Don’t write off your siblings just yet. Keep the lines of communication open but maybe reduce them. If your mother is following a common pattern she’ll turn on them in the absence of you.

FarmGirl78 · 30/06/2023 11:37

My brother and his wife (my SiL) have similar issues with her Mother, and her manipulation over their Daughter (her DGD). Every couple of years they'll relent a little, because they feel bad about Christmas etc, and its ok for a couple of months and then the comments and attempts at control start again. This toxic merry-go-round has been turning for about 10 years now. It started before her DGD was even born, when she moved nearer after the wedding. The manipulative moron keeps trying to drag us in as supporters, not realising we know exactly what she's like. She's even started telling safeguarding lies about what her DGD has disclosed about her Daddy in attempt to break up their marriage so she can swoop in and replace Daddy in affections!

@SnapPop your Mum simple won't change so please stay strong, don't crumble and don't doubt yourself, else you'll be putting up with this manipulation for the rest of your life. If she sees ANY sign of you wavering even a little she'll see as a weakness and be in like a shot. Do not let her in. Her manipulation will evolve and ramp up. Marriages are hard enough without a loon like her trying her best to take over.
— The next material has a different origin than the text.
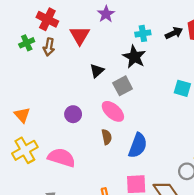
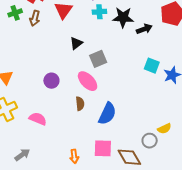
cyan cross: (143, 33) -> (99, 12), moved
black arrow: (174, 33) -> (144, 29), moved
black star: (134, 57) -> (123, 17), moved, turned -30
pink semicircle: (62, 158) -> (38, 119), size x0.7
Brother and SiL have very delicately told their Daughter (7) that Nanna doesn't like Daddy that's why she isn't invited to family parties any more. Daughter still sees Nanna (so she doesn't miss out on a relationship) away from family home, but as soon as she's old enough to see what her Mum put up with I'm pretty sure she'll be furious that Nanna treated Mummy so nastily.

Anklespraying · 30/06/2023 12:49

Every couple of years they'll relent a little, because they feel bad about Christmas etc, and its ok for a couple of months and then the comments and attempts at control start again.

Yes, I've been through that cycle several times now and always regret it.
Actually it's usually only a couple of days or hours!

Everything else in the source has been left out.